This limitation of online presentations may disappear someday with better internet connectivity. But, as of now, you’ll need to avoid using animations and movement in your presentations for the web. Some members of the online audience might see crude pauses in the movement of animations. If you must use them, use simple animation with the limitation in mind.

Try To Create A Feedback Loop Between You And The Web Audience

A big disadvantage to you as a presenter when delivering online presentations, is that you can’t see people’s reactions. Since getting feedback from the audience is really important, you’ll need to get them to respond. Let them give you feedback through a text message box. Encourage them to share their thoughts.

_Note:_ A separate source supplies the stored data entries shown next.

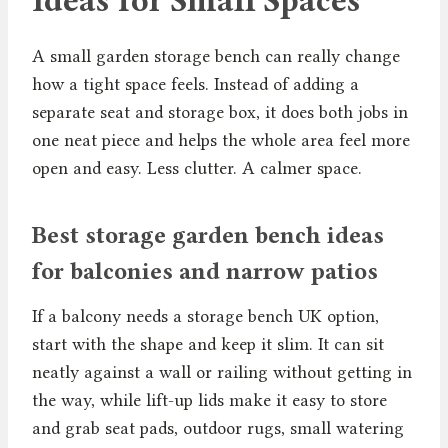
Ideas for Small Spaces
A small garden storage bench can really change
how a tight space feels. Instead of adding a
separate seat and storage box, it does both jobs in
one neat piece and helps the whole area feel more
open and easy. Less clutter. A calmer space.
Best storage garden bench ideas
for balconies and narrow patios
If a balcony needs a storage bench UK option,
start with the shape and keep it slim. It can sit
neatly against a wall or railing without getting in
the way, while lift-up lids make it easy to store
and grab seat pads, outdoor rugs, small watering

Use Arrows And Descriptive Text With Visuals

The use of visuals is almost inevitable in today’s modern presentations. On the web however, you might be showing people a visual, but they can’t see where you’re pointing at. For online presentations, highlight the area in the visual that you want people to pay attention to. Now, add some text to tell people what they’re looking at. You’ll have to make the slides this way.

Unless you do this, people are going to be left wondering what they’re looking at on the screen. This also works in your favor when someone takes your presentation and shares it with someone else they know.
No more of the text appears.